• [About this task]:
Once "messages) for any purpose sent over this" turns up in a line below, reproduce that line and those after it exactly, stopping after the line with "#3 in my Pleasure Cove series and an indie"; leave pictures out.
◇ ◇ ◇ ◇
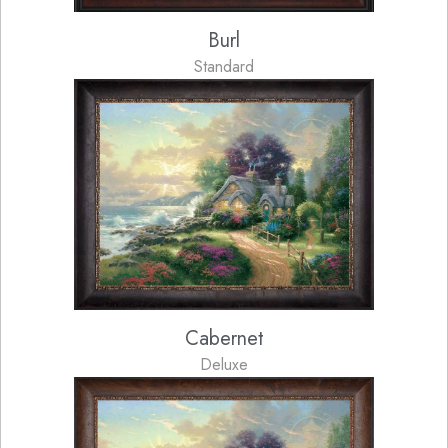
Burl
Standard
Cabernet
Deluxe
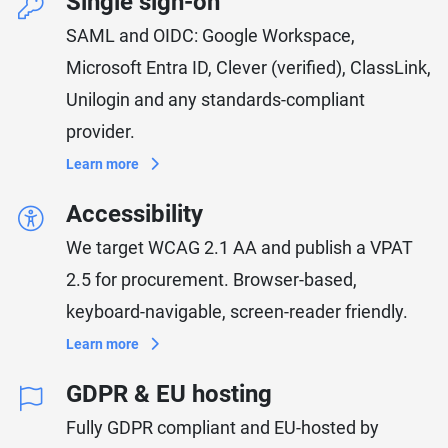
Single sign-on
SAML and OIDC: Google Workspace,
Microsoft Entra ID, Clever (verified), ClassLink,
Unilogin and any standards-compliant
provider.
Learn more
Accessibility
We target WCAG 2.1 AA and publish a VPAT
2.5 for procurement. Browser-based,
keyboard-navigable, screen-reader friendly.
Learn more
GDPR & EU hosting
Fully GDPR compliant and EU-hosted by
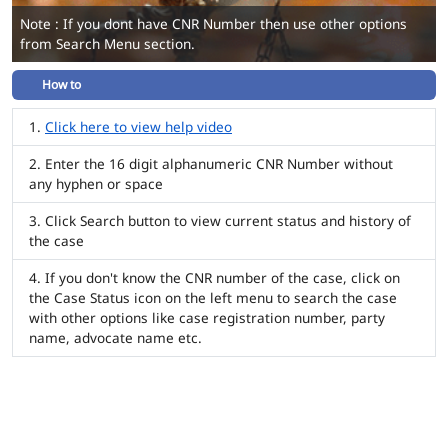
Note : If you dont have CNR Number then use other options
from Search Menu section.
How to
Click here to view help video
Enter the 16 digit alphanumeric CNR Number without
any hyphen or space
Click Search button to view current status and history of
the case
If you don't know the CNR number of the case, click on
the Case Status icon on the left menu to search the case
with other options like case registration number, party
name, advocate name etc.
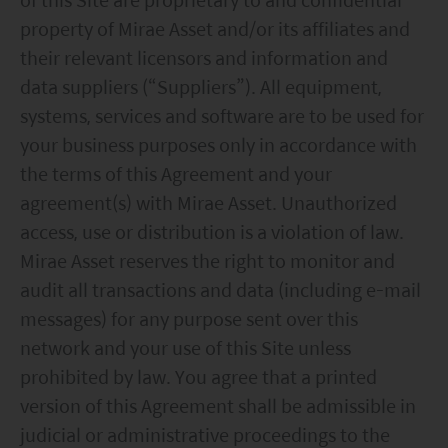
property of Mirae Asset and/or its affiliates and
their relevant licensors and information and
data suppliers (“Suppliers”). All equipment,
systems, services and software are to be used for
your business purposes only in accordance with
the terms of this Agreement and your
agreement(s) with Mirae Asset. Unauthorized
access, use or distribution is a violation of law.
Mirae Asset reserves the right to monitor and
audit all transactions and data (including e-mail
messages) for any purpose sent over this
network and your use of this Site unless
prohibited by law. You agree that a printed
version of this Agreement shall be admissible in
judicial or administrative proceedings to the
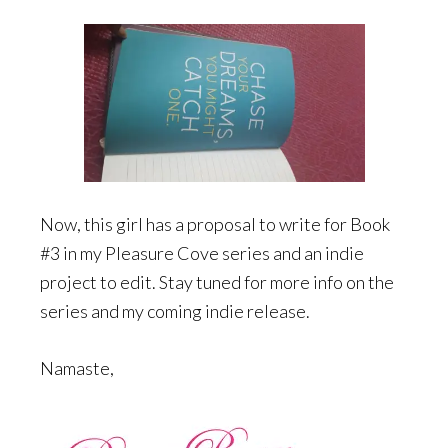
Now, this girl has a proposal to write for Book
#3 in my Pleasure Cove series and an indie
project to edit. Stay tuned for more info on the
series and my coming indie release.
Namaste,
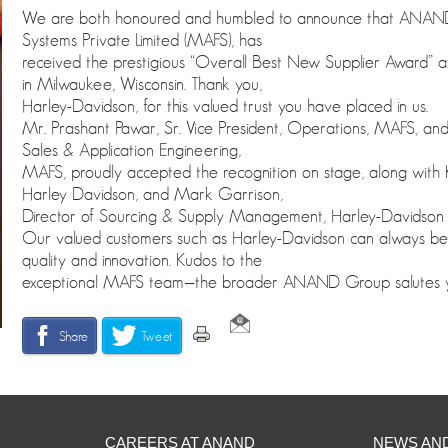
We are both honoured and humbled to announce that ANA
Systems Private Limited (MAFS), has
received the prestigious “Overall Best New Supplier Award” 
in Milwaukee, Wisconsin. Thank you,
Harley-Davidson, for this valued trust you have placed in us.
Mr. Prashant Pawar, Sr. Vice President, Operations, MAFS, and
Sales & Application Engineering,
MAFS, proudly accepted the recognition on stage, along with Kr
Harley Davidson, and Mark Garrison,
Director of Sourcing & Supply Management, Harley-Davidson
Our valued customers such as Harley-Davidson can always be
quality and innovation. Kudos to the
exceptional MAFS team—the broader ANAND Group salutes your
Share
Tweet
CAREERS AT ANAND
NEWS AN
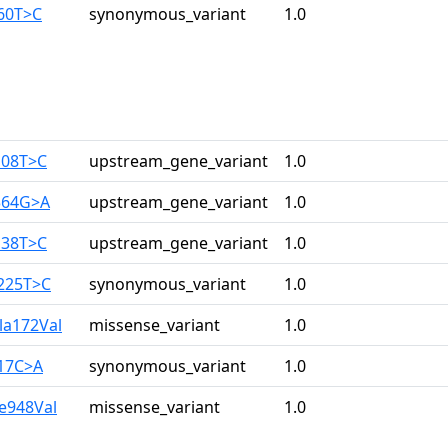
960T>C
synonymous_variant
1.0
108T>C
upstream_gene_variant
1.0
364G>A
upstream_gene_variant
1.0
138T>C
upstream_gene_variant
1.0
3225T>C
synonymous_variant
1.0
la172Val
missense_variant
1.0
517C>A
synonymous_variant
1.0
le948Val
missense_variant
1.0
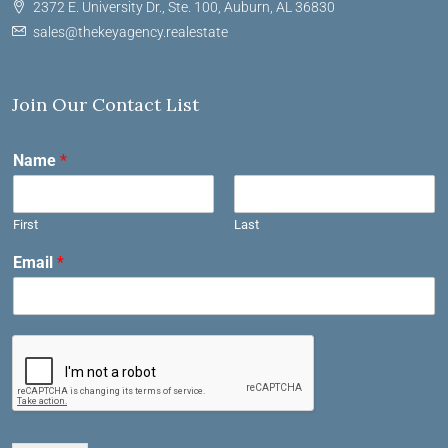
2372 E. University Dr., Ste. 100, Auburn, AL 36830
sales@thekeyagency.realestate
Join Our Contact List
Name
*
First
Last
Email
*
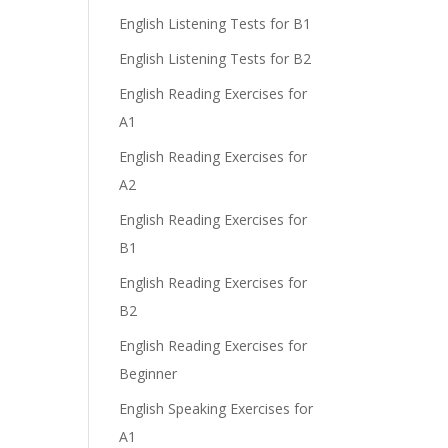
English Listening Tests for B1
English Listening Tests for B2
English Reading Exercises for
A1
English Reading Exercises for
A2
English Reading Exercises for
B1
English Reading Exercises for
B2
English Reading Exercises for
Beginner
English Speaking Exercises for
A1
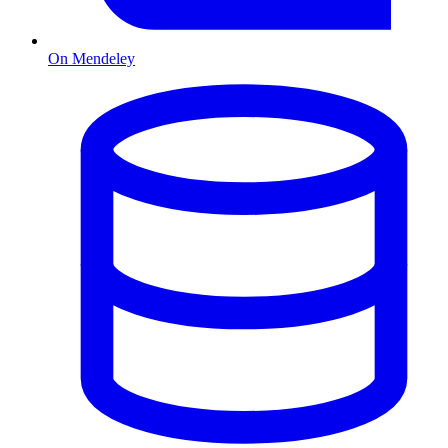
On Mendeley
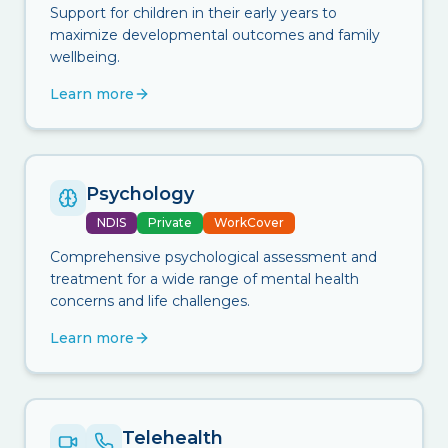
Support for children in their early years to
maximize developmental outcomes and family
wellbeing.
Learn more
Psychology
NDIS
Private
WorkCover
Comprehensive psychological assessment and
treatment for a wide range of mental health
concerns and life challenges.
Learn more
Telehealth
◇ ◇ ◇ ◇
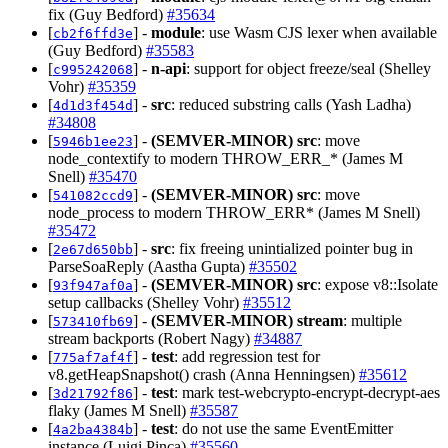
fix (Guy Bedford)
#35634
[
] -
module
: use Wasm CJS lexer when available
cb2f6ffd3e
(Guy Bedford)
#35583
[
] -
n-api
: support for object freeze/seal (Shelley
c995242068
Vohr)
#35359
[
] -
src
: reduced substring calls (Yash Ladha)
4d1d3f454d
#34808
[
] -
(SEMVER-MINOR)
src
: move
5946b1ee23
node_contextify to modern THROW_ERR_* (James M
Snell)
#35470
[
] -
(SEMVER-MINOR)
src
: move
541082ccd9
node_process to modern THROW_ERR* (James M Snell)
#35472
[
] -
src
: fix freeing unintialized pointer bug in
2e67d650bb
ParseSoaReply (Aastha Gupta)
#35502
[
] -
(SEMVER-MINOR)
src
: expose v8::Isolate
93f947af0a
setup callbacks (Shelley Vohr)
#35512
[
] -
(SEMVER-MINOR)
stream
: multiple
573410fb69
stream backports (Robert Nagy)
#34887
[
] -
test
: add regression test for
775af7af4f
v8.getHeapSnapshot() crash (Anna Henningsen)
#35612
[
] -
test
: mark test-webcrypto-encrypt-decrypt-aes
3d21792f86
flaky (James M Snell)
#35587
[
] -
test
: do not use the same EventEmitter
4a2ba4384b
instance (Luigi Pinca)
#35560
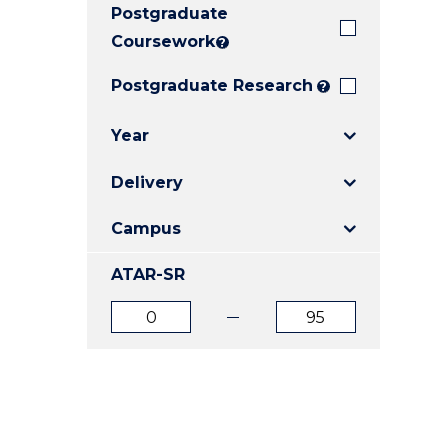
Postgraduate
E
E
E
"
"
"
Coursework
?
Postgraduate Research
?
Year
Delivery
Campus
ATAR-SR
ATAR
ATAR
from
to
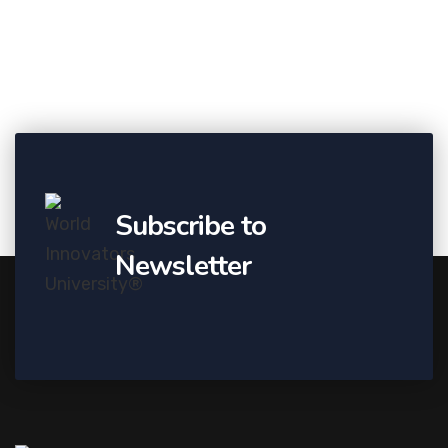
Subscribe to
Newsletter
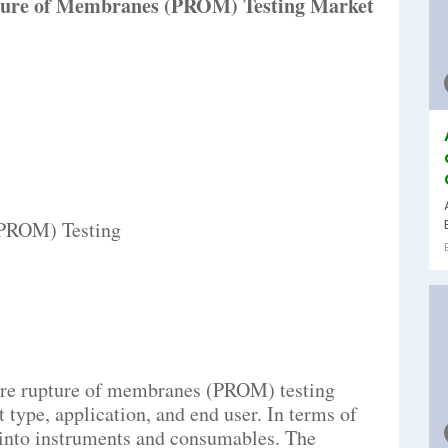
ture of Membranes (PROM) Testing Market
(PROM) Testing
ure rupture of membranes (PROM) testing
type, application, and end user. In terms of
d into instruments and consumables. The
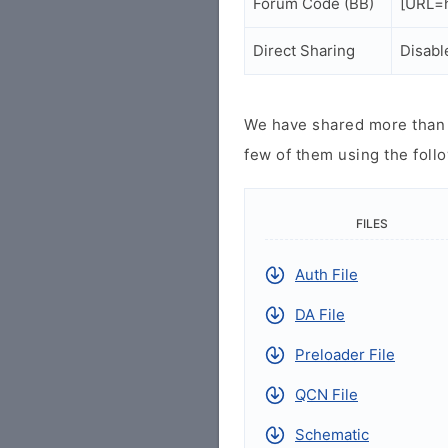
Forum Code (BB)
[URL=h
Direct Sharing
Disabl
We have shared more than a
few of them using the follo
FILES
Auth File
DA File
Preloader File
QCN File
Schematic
◇ ◇ ◇ ◇
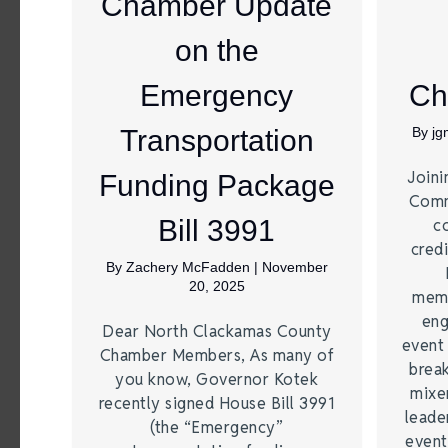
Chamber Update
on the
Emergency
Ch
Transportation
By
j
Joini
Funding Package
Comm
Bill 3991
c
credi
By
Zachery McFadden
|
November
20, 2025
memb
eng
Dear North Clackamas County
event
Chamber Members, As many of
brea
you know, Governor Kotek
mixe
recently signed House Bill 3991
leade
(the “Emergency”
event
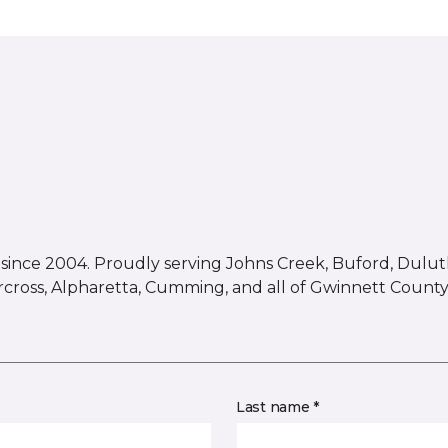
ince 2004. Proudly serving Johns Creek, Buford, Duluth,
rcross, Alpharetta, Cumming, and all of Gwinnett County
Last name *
◇ ◇ ◇ ◇
• [Exercise response]:
messages) for any purpose sent over this
network and your use of this Site unless
prohibited by law. You agree that a printed
version of this Agreement shall be admissible in
judicial or administrative proceedings to the
Now, this girl has a proposal to write for Book
#3 in my Pleasure Cove series and an indie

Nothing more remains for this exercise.